Regarding Livni, he said that he's "not interested" in Palestinian Authority President Mahmoud Abbas or any of the other PA officials who might negotiate with her. "What interests me is the nation of Israel - not Abu Mazen [Abbas], Abu Ala [Ahmed Qureia] or who knows who else will sit with Livni," he said. "They're not interesting. We're at a historic crossroads, and the ball is in the prime minister's court: Will we hold onto the Land of Israel and Jerusalem, or will we entrust the negotiations to someone who has already offered to divide the city of Jerusalem and conceded [the West Bank settlement bloc of] Ariel?"
Hatnuah later denied this accusation, saying in a statement that "Livni never conceded Ariel, and never discussed Jerusalem" during the negotiations she conducted as foreign minister in Ehud Olmert's government. "She scrupulously protected Israel's national interests. In politics, truth is also an option."
But despite Bennett's attacks on Netanyahu and Livni, his party hasn't given up on joining the coalition. on Wednesday, the convention approved a new bylaw authorizing Bennett to decide who the party's ministers will be if it does join. That is a change from the previous bylaw, which said the party's ministers should be chosen by its central committee rather than the chairman.

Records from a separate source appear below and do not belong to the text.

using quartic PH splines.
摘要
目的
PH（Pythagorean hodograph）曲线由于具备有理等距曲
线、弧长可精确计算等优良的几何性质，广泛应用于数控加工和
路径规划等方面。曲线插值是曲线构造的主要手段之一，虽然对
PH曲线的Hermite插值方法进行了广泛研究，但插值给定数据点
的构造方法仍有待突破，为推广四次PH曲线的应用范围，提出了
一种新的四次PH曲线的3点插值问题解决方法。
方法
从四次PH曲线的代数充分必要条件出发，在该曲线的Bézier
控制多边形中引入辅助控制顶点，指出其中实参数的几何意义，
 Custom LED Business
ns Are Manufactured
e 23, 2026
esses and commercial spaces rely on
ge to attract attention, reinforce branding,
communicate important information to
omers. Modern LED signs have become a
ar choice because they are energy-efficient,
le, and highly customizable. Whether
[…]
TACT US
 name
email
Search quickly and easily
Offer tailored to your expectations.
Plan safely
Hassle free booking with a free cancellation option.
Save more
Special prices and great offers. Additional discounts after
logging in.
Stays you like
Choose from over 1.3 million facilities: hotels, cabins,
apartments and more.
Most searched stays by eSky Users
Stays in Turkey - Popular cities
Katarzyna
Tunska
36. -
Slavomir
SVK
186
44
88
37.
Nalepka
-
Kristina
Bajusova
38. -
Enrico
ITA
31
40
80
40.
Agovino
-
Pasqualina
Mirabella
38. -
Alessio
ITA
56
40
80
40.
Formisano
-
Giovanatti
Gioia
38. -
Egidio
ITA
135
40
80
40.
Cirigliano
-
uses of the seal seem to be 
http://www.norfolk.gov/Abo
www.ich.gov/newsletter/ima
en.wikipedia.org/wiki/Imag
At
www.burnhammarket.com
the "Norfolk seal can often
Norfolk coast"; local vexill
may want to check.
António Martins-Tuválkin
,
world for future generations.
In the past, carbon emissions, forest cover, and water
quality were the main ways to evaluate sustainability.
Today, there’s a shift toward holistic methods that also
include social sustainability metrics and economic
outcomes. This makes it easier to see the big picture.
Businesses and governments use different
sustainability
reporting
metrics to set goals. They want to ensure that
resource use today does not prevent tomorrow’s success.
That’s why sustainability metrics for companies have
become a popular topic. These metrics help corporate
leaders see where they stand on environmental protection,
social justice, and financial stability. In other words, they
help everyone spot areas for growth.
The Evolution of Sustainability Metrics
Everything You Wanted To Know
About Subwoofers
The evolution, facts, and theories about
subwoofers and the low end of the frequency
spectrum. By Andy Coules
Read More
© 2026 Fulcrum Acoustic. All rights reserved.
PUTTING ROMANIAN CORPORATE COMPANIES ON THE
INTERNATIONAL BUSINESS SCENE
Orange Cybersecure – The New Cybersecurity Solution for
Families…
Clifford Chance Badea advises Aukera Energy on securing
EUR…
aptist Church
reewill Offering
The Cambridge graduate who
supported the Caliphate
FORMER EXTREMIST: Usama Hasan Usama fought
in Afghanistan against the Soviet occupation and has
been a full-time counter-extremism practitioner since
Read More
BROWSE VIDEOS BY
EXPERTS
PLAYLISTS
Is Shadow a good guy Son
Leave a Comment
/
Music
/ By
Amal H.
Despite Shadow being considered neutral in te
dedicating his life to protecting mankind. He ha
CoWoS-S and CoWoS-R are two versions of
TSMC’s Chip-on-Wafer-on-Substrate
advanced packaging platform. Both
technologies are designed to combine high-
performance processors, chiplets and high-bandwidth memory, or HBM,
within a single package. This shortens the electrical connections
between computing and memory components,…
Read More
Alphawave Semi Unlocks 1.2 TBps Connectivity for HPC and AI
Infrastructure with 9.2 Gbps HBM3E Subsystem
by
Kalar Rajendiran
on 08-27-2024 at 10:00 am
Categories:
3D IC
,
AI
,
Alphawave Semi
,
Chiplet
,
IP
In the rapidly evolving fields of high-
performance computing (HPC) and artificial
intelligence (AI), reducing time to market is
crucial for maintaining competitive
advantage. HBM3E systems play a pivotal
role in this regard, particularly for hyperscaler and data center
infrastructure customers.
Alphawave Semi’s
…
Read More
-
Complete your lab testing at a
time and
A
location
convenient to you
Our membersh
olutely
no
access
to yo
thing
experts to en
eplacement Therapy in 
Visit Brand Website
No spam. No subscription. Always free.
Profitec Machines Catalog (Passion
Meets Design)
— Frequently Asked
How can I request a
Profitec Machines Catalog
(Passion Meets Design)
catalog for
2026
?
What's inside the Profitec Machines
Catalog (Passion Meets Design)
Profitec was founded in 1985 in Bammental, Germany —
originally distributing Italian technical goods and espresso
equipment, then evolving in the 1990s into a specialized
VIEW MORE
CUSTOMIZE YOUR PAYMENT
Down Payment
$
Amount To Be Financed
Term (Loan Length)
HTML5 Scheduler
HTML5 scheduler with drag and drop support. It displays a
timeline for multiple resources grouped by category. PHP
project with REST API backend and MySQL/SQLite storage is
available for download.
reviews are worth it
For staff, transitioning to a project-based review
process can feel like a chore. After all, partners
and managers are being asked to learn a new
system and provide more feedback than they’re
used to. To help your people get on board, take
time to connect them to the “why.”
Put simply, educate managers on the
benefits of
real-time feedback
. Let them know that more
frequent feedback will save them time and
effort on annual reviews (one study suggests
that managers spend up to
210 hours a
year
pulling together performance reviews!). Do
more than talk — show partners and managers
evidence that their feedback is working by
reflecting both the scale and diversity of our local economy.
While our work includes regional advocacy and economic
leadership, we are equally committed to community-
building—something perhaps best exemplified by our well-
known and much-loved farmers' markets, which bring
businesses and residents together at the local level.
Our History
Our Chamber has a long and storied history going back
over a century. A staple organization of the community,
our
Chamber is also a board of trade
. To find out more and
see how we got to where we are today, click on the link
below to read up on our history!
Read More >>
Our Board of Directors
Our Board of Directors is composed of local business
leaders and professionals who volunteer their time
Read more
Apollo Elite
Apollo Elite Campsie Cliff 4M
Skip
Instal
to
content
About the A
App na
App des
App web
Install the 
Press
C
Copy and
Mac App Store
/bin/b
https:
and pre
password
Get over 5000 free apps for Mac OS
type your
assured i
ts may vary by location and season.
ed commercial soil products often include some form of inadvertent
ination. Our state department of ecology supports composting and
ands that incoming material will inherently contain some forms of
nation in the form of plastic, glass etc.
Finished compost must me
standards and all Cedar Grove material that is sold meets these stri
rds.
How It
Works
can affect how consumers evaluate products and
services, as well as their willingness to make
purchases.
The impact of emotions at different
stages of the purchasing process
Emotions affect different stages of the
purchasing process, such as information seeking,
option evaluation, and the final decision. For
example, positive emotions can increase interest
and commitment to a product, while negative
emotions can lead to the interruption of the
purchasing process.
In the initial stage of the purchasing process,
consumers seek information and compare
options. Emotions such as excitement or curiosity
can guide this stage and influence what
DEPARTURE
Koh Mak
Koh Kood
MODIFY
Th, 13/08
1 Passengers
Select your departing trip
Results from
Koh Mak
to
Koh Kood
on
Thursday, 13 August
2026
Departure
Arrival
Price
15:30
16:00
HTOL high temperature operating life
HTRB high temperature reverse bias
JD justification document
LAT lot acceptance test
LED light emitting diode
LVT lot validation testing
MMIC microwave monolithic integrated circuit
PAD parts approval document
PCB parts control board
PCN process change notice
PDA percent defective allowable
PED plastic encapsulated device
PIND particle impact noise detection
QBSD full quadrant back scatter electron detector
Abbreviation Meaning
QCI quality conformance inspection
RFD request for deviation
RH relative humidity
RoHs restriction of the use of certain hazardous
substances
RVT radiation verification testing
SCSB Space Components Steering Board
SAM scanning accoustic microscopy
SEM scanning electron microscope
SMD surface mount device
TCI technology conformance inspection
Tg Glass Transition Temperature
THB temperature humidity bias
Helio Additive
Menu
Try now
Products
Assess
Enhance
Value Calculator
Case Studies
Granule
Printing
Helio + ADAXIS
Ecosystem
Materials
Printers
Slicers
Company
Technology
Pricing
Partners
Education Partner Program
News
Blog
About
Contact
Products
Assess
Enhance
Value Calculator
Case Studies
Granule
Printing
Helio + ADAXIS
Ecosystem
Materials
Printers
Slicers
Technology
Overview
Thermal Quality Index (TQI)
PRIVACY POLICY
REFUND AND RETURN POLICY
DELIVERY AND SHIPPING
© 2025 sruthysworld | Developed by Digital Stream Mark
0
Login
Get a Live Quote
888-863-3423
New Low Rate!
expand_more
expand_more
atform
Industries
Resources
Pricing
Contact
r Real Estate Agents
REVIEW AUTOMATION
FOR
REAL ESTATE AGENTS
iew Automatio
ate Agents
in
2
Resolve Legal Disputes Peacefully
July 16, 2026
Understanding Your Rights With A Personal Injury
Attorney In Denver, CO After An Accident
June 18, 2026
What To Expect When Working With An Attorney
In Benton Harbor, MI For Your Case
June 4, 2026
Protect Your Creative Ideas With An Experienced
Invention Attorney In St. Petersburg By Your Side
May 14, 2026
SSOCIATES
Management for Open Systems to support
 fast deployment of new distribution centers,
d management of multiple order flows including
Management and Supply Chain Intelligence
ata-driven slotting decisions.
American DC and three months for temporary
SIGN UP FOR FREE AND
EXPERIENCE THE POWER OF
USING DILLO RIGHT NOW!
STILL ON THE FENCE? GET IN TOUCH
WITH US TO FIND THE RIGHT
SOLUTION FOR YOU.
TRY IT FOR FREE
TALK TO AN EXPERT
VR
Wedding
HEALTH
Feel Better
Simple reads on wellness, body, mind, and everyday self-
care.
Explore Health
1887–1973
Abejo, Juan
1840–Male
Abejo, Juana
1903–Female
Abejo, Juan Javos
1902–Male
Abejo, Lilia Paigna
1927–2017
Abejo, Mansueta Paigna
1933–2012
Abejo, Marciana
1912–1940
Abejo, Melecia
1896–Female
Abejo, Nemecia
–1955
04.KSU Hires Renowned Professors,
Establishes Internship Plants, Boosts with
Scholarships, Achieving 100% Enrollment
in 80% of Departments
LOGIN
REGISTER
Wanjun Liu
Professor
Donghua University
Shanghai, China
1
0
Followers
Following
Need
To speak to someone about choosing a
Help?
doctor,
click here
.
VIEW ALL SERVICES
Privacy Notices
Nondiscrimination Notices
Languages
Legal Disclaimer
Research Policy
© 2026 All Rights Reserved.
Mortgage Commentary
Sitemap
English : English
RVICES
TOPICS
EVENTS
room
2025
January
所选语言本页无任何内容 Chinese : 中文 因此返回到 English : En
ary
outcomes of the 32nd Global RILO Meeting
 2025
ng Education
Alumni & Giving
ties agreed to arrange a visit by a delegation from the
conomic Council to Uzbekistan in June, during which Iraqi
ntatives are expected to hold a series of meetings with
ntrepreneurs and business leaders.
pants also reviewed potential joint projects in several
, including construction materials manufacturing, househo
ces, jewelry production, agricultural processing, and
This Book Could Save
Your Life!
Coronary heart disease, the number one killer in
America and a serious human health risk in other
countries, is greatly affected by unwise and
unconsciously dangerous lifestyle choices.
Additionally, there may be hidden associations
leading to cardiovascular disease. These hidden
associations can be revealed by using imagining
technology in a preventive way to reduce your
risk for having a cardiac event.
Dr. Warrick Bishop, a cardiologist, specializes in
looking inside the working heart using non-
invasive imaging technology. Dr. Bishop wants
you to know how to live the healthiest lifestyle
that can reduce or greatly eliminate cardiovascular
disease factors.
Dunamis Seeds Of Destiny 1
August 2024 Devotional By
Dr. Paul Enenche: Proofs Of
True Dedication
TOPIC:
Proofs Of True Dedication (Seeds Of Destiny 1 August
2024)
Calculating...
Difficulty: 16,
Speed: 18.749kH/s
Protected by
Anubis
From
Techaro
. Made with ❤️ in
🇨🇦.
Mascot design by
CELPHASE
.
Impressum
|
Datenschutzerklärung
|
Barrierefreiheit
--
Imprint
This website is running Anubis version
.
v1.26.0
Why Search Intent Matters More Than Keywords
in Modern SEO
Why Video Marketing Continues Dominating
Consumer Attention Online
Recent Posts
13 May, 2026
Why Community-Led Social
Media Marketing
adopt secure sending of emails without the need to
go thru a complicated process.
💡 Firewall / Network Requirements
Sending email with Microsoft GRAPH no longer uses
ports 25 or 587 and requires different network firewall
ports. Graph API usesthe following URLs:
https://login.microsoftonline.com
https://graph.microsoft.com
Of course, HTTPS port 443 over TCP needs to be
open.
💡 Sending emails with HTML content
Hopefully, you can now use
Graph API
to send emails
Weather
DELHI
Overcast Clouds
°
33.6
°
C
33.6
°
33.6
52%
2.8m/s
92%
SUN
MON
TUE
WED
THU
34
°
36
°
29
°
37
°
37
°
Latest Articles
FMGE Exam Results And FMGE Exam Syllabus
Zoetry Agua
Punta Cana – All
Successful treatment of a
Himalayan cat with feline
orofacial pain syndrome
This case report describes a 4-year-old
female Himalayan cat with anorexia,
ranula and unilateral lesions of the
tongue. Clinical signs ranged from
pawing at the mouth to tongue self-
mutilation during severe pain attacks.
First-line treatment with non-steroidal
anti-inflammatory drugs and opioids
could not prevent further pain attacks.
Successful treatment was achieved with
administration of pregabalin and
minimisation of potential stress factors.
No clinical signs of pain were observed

Meanwhile, Likud and Habayit Hayehudi continued on Wednesday to trade accusations over the personal tension between Netanyahu and Bennett, which dates back to 2006 when Bennett served as Netanyahu's bureau chief.
"For decades, there has been a natural partnership between Likud and religious Zionism," Bennett said in his convention speech. "In the recent campaign, we were crudely attacked and something in this partnership was torn. They wanted to return us to the position of the non-commissioned officer in charge of religion."
But in an interview with Army Radio, attorney David Shimron, who heads the Likud's coalition negotiations team, charged that Bennett was responsible for the ongoing rift. "The prime minister didn't go in personal directions," he said. "I think Naftali Bennett's behavior recently has created tension of one kind or another. The prime minister has set this tension aside."
Habayit Hayehudi subsequently retorted in a statement that "these smears aren't even worthy of a response. We recommend keeping a cool head and [showing] mutual respect when conducting negotiations."